(Document structure recognition data)
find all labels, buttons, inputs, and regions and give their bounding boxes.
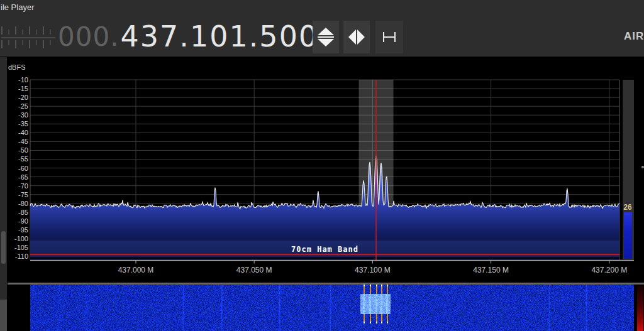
y-axis-tick-label: -45: [18, 138, 28, 145]
y-axis-tick-label: -35: [18, 120, 28, 128]
x-axis-tick-label: 437.050 M: [236, 266, 272, 274]
frequency-ruler-line: [1, 37, 55, 38]
y-axis-tick-label: -75: [18, 191, 28, 198]
frequency-digits[interactable]: 437.101.500: [121, 19, 319, 53]
left-scrollbar-thumb[interactable]: [1, 231, 6, 264]
window-edge-grip-dot: [641, 166, 644, 168]
signal-meter-value: 26: [620, 203, 635, 212]
y-axis-tick-label: -65: [18, 173, 28, 181]
y-axis-tick-label: -95: [18, 226, 28, 234]
x-axis-tick-label: 437.200 M: [591, 266, 627, 274]
y-axis-tick-label: -40: [18, 129, 28, 136]
left-panel-scrollbar[interactable]: [0, 56, 7, 331]
triangle-down-icon: [318, 39, 334, 46]
y-axis-tick-label: -10: [18, 76, 28, 84]
y-axis-tick-label: -20: [18, 94, 28, 101]
band-overlay-label: 70cm Ham Band: [30, 245, 619, 254]
frequency-step-up-down-button[interactable]: [313, 21, 339, 53]
left-scrollbar-thumb-bottom[interactable]: [0, 300, 7, 331]
spectrum-waterfall-splitter[interactable]: [8, 283, 644, 285]
frequency-display[interactable]: 000.437.101.500: [58, 18, 318, 55]
y-axis-tick-label: -85: [18, 209, 28, 216]
y-axis-tick-label: -50: [18, 146, 28, 154]
divider-line: [318, 36, 334, 38]
y-axis-unit-label: dBFS: [8, 63, 26, 71]
spectrum-trace: [30, 156, 619, 209]
frequency-ruler-ticks-bottom: [1, 40, 55, 48]
y-axis-tick-label: -60: [18, 165, 28, 172]
x-axis-tick-label: 437.150 M: [473, 266, 509, 274]
frequency-span-button[interactable]: [375, 21, 403, 53]
y-axis-tick-label: -25: [18, 102, 28, 110]
waterfall-display[interactable]: [30, 285, 634, 331]
x-axis-tick-label: 437.100 M: [355, 266, 391, 274]
frequency-leading-zeros[interactable]: 000.: [58, 21, 119, 52]
triangle-up-icon: [318, 28, 334, 35]
y-axis-tick-label: -110: [15, 252, 28, 260]
waterfall-intensity-meter: [637, 286, 643, 331]
y-axis-tick-label: -100: [14, 235, 28, 242]
y-axis-tick-label: -15: [18, 85, 28, 92]
frequency-step-left-right-button[interactable]: [343, 21, 370, 53]
y-axis-tick-label: -30: [18, 111, 28, 119]
window-title: ile Player: [1, 3, 34, 12]
airspy-logo: AIR: [624, 30, 644, 43]
triangle-left-icon: [348, 30, 356, 45]
triangle-right-icon: [357, 30, 365, 45]
y-axis-tick-label: -105: [14, 244, 28, 251]
x-axis-tick-label: 437.000 M: [118, 266, 154, 274]
title-toolbar: ile Player 000.437.101.500 AIR: [0, 0, 644, 57]
y-axis-tick-label: -70: [18, 182, 28, 190]
y-axis-tick-label: -90: [18, 217, 28, 225]
span-h-bar-icon: [383, 32, 396, 42]
sdr-app-window: { "window": { "title": "ile Player" }, "…: [0, 0, 644, 331]
y-axis-tick-label: -55: [18, 155, 28, 163]
signal-meter-fill: [624, 212, 632, 259]
frequency-ruler-ticks-top: [1, 26, 55, 35]
y-axis-tick-label: -80: [18, 200, 28, 207]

### Your instructions
Among the records, find each line where the word "spectrum" occurs, and copy it.

### Solution to this exercise
spectrum-waterfall-splitter[interactable]: [8, 283, 644, 285]
spectrum-trace: [30, 156, 619, 209]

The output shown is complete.